Wednesday, June 19, 2019

Out of Limbo


So do you like what I'm doing with the sun room these days?

No, not the gloom in the back yard that augurs more rain. (Noah! Swing by here, please!) I'm talking about the three bright elastic bands artfully draped on the doorknob. Those resistance bands are a symbol of a momentous event this morning: My first physical therapy session.

You have no idea how delighted I am to be able to write that sentence.

Remember a couple of posts ago when I was oversharing about my wonky shoulder?  I mentioned that the soonest I could see the orthopedist was a full month away, and I may have passed that off with a carefree tra-la in print, but deep down my psyche was not so cavalier. Recovery from shoulder surgery is no joke and I was foreseeing the things I love to do--play the piano, knit, engage in at least minimal personal grooming--disappearing under the very real possibility of weeks of recovery.
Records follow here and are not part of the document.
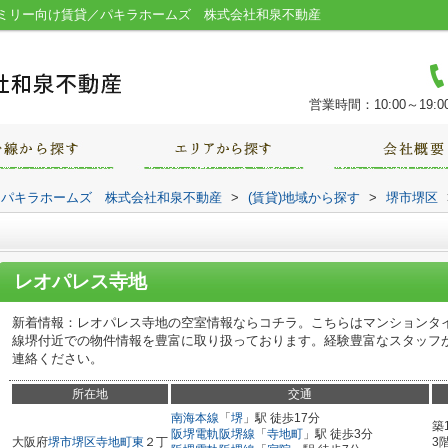
ミリー向け賃貸／パキラホームズ 株式会社和泉不動産
営業時間：10:00～19:0
｜パキラホームズ 株式会社和泉不動産
>
(賃貸)地域から探す
>
堺市堺区
レオパレス寺地
新着情報：レオパレス寺地の空室情報ならコチラ。こちらはマンションタ
線堺付近での物件情報を豊富に取り扱っております。経験豊富なスタッフ
連絡ください。
所在地
交通
南海本線
「
堺
」駅 徒歩17分
築
阪堺電軌阪堺線
「
寺地町
」駅 徒歩3分
大阪府
堺市堺区
寺地町東
２丁
3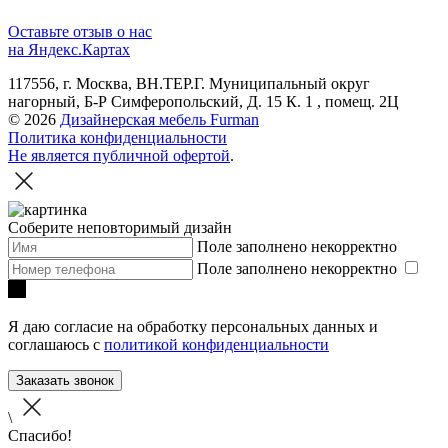
Оставьте отзыв о нас
на Яндекс.Картах
117556, г. Москва, ВН.ТЕР.Г. Муниципальный округ
нагорный, Б-Р Симферопольский, Д. 15 К. 1 , помещ. 2Ц
© 2026
Дизайнерская мебель Furman
Политика конфиденциальности
Не является публичной офертой
.
Соберите неповторимый дизайн
Поле заполнено некорректно
Поле заполнено некорректно
Я даю согласие на обработку персональных данных и
соглашаюсь с
политикой конфиденциальности
Заказать звонок
\
Спасибо!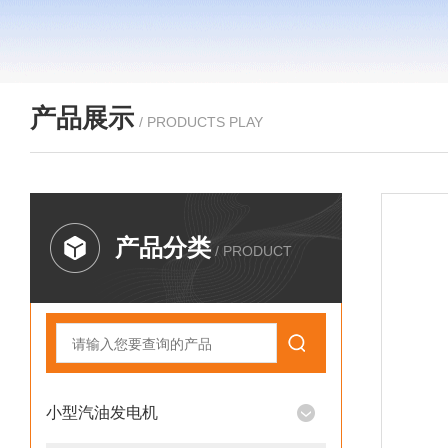
产品展示
/ PRODUCTS PLAY
产品分类
/ PRODUCT
小型汽油发电机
People, that was one long month during which I tried to prepare for what might happen. I was hopeful that I would not need the surgery that the MRI report seemed to indicate was inevitable, but I also wanted to be practical in case I did need weeks of upper-right-quadrant immobilization. I made a list of British procedurals on Netflix and Acorn for occupying my mind during the non-knitting weeks. I started a Pinterest board of ultra-short Haircuts That Flatter Women Over 50, anticipating I wouldn't be able to handle a hairdryer. Truth be told, I even began to convince myself that it would be a nice two-month break from a lot of adulting if I couldn't cook or clean or weed. Summer was put on hold as we waited to see if I would be able to travel (or not) or host guests (or not) or wear regulation underwear (or not).

Weirdly, during the weeks of limbo the shoulder started to feel better, largely because I began treating it as if it were an inconvenient accessory to be carted around rather than a utilitarian body part. Mentally I considered it the equivalent of a fur handbag: Useless and only marginally decorative.
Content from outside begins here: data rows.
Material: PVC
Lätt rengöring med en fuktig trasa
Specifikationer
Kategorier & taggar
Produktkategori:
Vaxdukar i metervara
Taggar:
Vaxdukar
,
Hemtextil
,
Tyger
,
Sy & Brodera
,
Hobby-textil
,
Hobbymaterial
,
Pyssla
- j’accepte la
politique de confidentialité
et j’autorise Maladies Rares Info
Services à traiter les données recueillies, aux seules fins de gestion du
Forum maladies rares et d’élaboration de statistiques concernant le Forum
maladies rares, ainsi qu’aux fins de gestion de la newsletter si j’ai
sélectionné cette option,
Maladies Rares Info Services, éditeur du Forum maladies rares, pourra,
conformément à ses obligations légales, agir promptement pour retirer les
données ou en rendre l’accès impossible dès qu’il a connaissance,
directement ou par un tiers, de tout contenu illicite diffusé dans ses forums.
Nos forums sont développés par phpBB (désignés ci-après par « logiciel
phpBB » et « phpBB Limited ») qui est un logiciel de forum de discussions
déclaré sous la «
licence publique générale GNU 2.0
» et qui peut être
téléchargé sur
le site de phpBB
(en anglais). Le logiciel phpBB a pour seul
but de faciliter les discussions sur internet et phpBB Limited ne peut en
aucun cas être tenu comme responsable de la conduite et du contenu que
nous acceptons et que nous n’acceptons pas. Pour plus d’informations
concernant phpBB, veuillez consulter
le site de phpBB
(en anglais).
Last Friday I finally met with the orthopedist. He put me through the standard push-as-hard-as-you-can, now lift-your-arm-as-far-as-you-can evaluations I've done several times in the past couple of months, and within minutes he had a diagnosis:

"You have excellent strength and range of motion. You do not need surgery."

My mouth may have actually dropped open. Say what now?
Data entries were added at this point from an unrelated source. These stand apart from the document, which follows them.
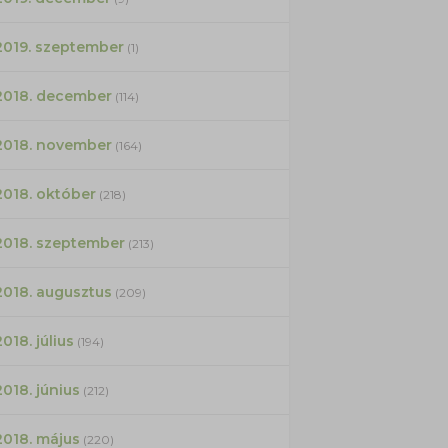
2019. szeptember
(1)
2018. december
(114)
2018. november
(164)
2018. október
(218)
2018. szeptember
(213)
2018. augusztus
(209)
2018. július
(194)
2018. június
(212)
2018. május
(220)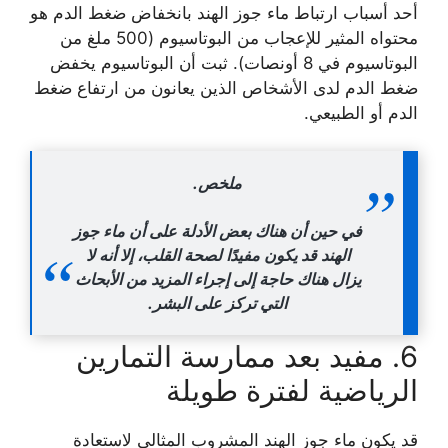
أحد أسباب ارتباط ماء جوز الهند بانخفاض ضغط الدم هو
محتواه المثير للإعجاب من البوتاسيوم (500 ملغ من
البوتاسيوم في 8 أونصات). ثبت أن البوتاسيوم يخفض
ضغط الدم لدى الأشخاص الذين يعانون من ارتفاع ضغط
الدم أو الطبيعي.
ملخص.
في حين أن هناك بعض الأدلة على أن ماء جوز
الهند قد يكون مفيدًا لصحة القلب، إلا أنه لا
يزال هناك حاجة إلى إجراء المزيد من الأبحاث
التي تركز على البشر.
6. مفيد بعد ممارسة التمارين
الرياضية لفترة طويلة
قد يكون ماء جوز الهند المشروب المثالي لاستعادة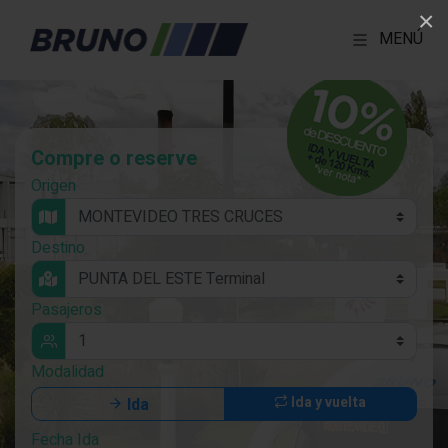
×
MENÚ
Compre o reserve
Origen
Destino
Pasajeros
Modalidad
Ida y vuelta
Ida
Fecha Ida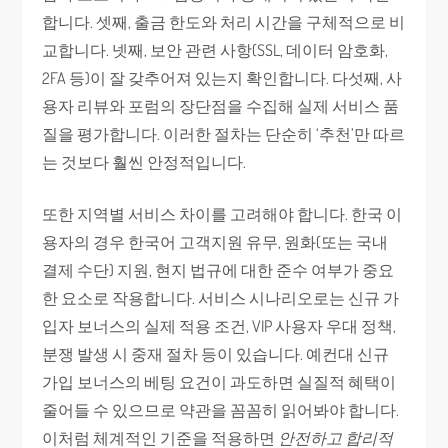
합니다. 셋째, 출금 한도와 처리 시간을 구체적으로 비
교합니다. 넷째, 보안 관련 사항(SSL, 데이터 암호화,
2FA 등)이 잘 갖추어져 있는지 확인합니다. 다섯째, 사
용자 리뷰와 포럼의 장단점을 수집해 실제 서비스 품
질을 평가합니다. 이러한 절차는 단순히 ‘추천’만 따르
는 것보다 훨씬 안정적입니다.
또한 지역별 서비스 차이를 고려해야 합니다. 한국 이
용자의 경우 한국어 고객지원 유무, 원화(또는 국내
결제 수단) 지원, 현지 법규에 대한 준수 여부가 중요
한 요소로 작용합니다. 서비스 시나리오로는 신규 가
입자 보너스의 실제 적용 조건, VIP 사용자 우대 정책,
분쟁 발생 시 중재 절차 등이 있습니다. 예컨대 신규
가입 보너스의 베팅 요건이 과도하면 실질적 혜택이
줄어들 수 있으므로 약관을 꼼꼼히 읽어봐야 합니다.
이처럼 체계적인 기준을 적용하면
안전하고 합리적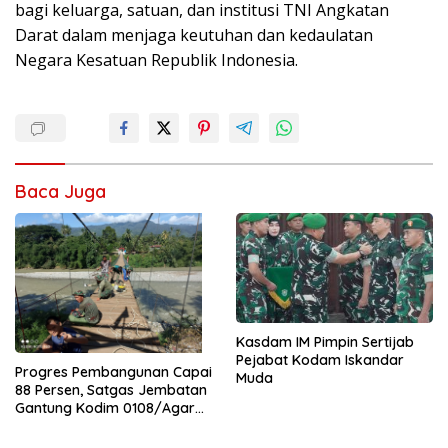
bagi keluarga, satuan, dan institusi TNI Angkatan
Darat dalam menjaga keutuhan dan kedaulatan
Negara Kesatuan Republik Indonesia.
Baca Juga
Kasdam IM Pimpin Sertijab
Pejabat Kodam Iskandar
Progres Pembangunan Capai
Muda
88 Persen, Satgas Jembatan
Gantung Kodim 0108/Agara
Percepat Akses Warga Ds.
Kuning Abadi Aceh Tenggara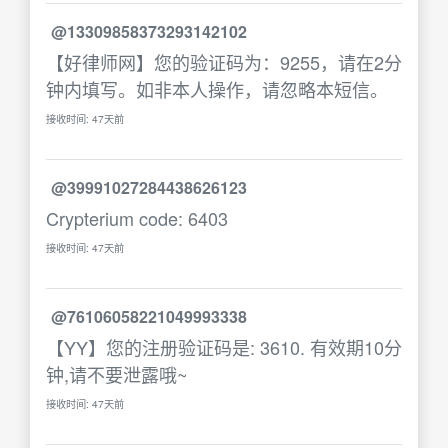
@13309858373293142102
【好律师网】您的验证码为：9255，请在2分
钟内填写。如非本人操作，请忽略本短信。
接收时间: 47天前
@39991027284438626123
Crypterium code: 6403
接收时间: 47天前
@76106058221049993338
【YY】您的注册验证码是: 3610. 有效期10分
钟,请不要泄露哦~
接收时间: 47天前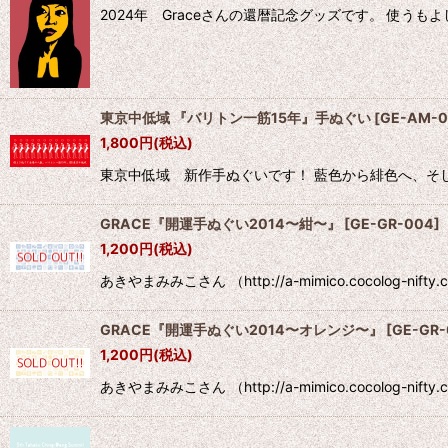
2024年 Graceさんの還暦記念グッズです。 使う
東京中低域 『バリトン一筋15年』手ぬぐい
[
GE-AM-0
1,800
円
(税込)
東京中低域 新作手ぬぐいです！ 藍色から緋色へ、そして
GRACE『開運手ぬぐい2014〜紺〜』
[
GE-GR-004
]
1,200
円
(税込)
あきやまみみこさん （http://a-mimico.cocolog-n
GRACE『開運手ぬぐい2014〜オレンジ〜』
[
GE-GR-
1,200
円
(税込)
あきやまみみこさん （http://a-mimico.cocolog-n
"Your pain is being caused by inflammation. You'll get three shots in your shoulder today to relieve that inflammation, and you'll do a short course of steroids, then physical therapy to build up the muscles around the shoulder."

But the MRI report--the complete tears, the atrophy, the retraction, the stuff I didn't even understand?

"You do not need surgery."

An observation:  A medical specialist's answers tend to shorten in direct proportion to the extent to which the patient seems to be questioning those answers. Or at least that was the case in this situation.

Honestly, I wasn't questioning either the doctor's expertise or his judgment, I just couldn't believe what I was hearing. It had the feel of one of those horrible practical joke gift lottery tickets, in which the gift recipient thinks he has won a small fortune, but the fine print on the reverse side reveals the cruel zero value. I kept waiting for the fine print to emerge and for everyone to laugh heartily at my gullibility.

I was finally convinced when the first of the shots went into my shoulder joint. Again, surprise! Apparently complete lack of muscular tone is an advantage in this situation because in contrast to the horror stories I had been told, these shots hurt less than most flu shots I've had.

The immediate pain relief was astonishing, and to my delight, I've felt so, so much better. I'm still to avoid lifting heavy objects (especially from some vulnerable angles) but no other restrictions were put in place. I'm cleared to play, knit, travel, and do all the things I had thought would be off the table after surgery.

This morning I was evaluated by the physical therapist, and from now on my days will include a regimen of arm lifts ("I's, Y's, and T's," for you physical therapy geeks), resistance bands, and scapular retractions and depressions (which apparently also are a thing). Of course this also means I'm cleared to clean and cook, but who cares? 

I'm out of shoulder limbo. Let the summer begin.